Mark doesn't respond, turning the wheel right.
“Hey, jerk,” Adam greets Mark.
He’s still wearing pajamas.
“Watch it, twinkie,” Mark greets back, gentler than he’d speak to anyone else in this business. Lawrence doesn’t know why he’s got a soft spot for Adam, but he can’t blame him. “Your boyfriend ordered a fucking fruit parfait again.” Mark’s never been one for small talk, so following that targeted jab, he shucks his coat off and heads upstairs in a stomping march.
Lawrence inches closer to Adam, letting Adam take the cane off him and hang it up on the nail rack by the front door. He smiles into a welcoming kiss, Adam’s arms looping around his neck.
Adam is unusually calm today.
That usually means it’ll be a quiet night.
Lawrence likes those nights.
“How was Bro Night?”
Lawrence scoffs, tenderly stroking his thumbs under Adam’s ears. “You know that’s not what it is.”
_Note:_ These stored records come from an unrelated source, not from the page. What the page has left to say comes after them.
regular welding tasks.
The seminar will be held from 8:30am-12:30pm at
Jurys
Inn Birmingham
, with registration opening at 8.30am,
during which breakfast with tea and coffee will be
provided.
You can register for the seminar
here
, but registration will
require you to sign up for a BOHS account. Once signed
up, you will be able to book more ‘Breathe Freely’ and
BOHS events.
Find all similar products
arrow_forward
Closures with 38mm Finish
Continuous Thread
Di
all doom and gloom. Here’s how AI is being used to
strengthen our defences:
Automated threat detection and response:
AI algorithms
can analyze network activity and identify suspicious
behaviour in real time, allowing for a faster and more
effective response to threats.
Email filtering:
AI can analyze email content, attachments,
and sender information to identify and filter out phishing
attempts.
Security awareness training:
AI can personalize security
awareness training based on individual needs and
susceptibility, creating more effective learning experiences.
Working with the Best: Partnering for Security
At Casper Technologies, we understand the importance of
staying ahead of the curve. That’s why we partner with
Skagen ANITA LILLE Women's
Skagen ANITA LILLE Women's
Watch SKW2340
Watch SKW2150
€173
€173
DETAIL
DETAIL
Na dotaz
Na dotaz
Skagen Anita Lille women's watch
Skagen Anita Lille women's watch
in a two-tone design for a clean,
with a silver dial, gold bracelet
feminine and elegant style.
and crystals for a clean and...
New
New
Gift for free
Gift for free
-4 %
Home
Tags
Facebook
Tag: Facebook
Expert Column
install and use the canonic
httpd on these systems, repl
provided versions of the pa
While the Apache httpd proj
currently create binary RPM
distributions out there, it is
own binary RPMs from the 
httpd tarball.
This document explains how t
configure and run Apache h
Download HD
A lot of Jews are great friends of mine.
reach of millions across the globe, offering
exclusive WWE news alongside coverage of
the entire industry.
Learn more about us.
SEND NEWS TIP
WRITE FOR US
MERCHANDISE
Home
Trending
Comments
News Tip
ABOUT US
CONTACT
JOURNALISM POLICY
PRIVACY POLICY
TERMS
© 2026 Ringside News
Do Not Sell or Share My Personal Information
He wouldn’t say he’s friends with Mark. He also wouldn’t say they’re enemies. The closest word Lawrence might grasp at would be family, but even the concept of that terrifies him to no end.
“We all need our time with our bros.”
“Shut up.”
Adam chuckles, wholly aware he’s busting his chops and melts into another kiss, nearly distracting Lawrence from the most important thing.
“Hey,” Lawrence murmurs, breaking the kiss off. “Got something for you.”
Adam grins, keeping upright on his tiptoes.
“Fuck yeah.”
Lawrence deposits the Hello Kitty keychain into Adam’s palm. It’s girly, something Diana would like if Alison allowed him more time in her life. Fortunately, it seems like Adam’s thrilled with it.
“Your dick. My mouth. Upstairs. Now.”
And hey, maybe that’s the primary reason why Lawrence unfailingly orders a Happy Meal during every lunch-work break he shares with Mark Hoffman. But he’ll never tell.